* **BRIEF**:
Write the data out again exactly, with every picture removed.

* **PROVIDED ENTRIES**:
★ ★ ★ ★ ★

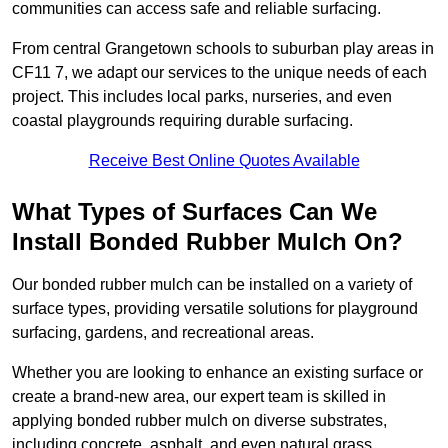
communities can access safe and reliable surfacing.
From central Grangetown schools to suburban play areas in
CF11 7, we adapt our services to the unique needs of each
project. This includes local parks, nurseries, and even
coastal playgrounds requiring durable surfacing.
Receive Best Online Quotes Available
What Types of Surfaces Can We
Install Bonded Rubber Mulch On?
Our bonded rubber mulch can be installed on a variety of
surface types, providing versatile solutions for playground
surfacing, gardens, and recreational areas.
Whether you are looking to enhance an existing surface or
create a brand-new area, our expert team is skilled in
applying bonded rubber mulch on diverse substrates,
including concrete, asphalt, and even natural grass.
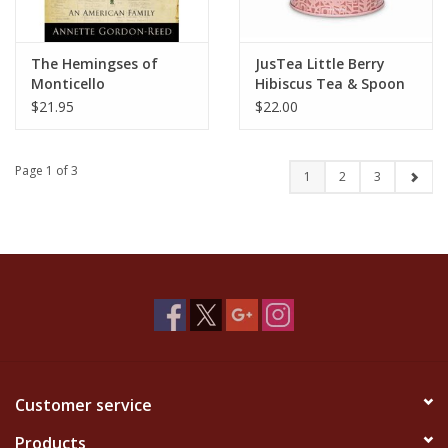
The Hemingses of
JusTea Little Berry
Monticello
Hibiscus Tea & Spoon
$21.95
$22.00
Page 1 of 3
1
2
3
Customer service
Products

★ ★ ★ ★ ★

* **EXERCISE OUTPUT**:
communities can access safe and reliable surfacing.
From central Grangetown schools to suburban play areas in
CF11 7, we adapt our services to the unique needs of each
project. This includes local parks, nurseries, and even
coastal playgrounds requiring durable surfacing.
Receive Best Online Quotes Available
What Types of Surfaces Can We
Install Bonded Rubber Mulch On?
Our bonded rubber mulch can be installed on a variety of
surface types, providing versatile solutions for playground
surfacing, gardens, and recreational areas.
Whether you are looking to enhance an existing surface or
create a brand-new area, our expert team is skilled in
applying bonded rubber mulch on diverse substrates,
including concrete, asphalt, and even natural grass.
The Hemingses of
JusTea Little Berry
Monticello
Hibiscus Tea & Spoon
$21.95
$22.00
Page 1 of 3
1
2
3
Customer service
Products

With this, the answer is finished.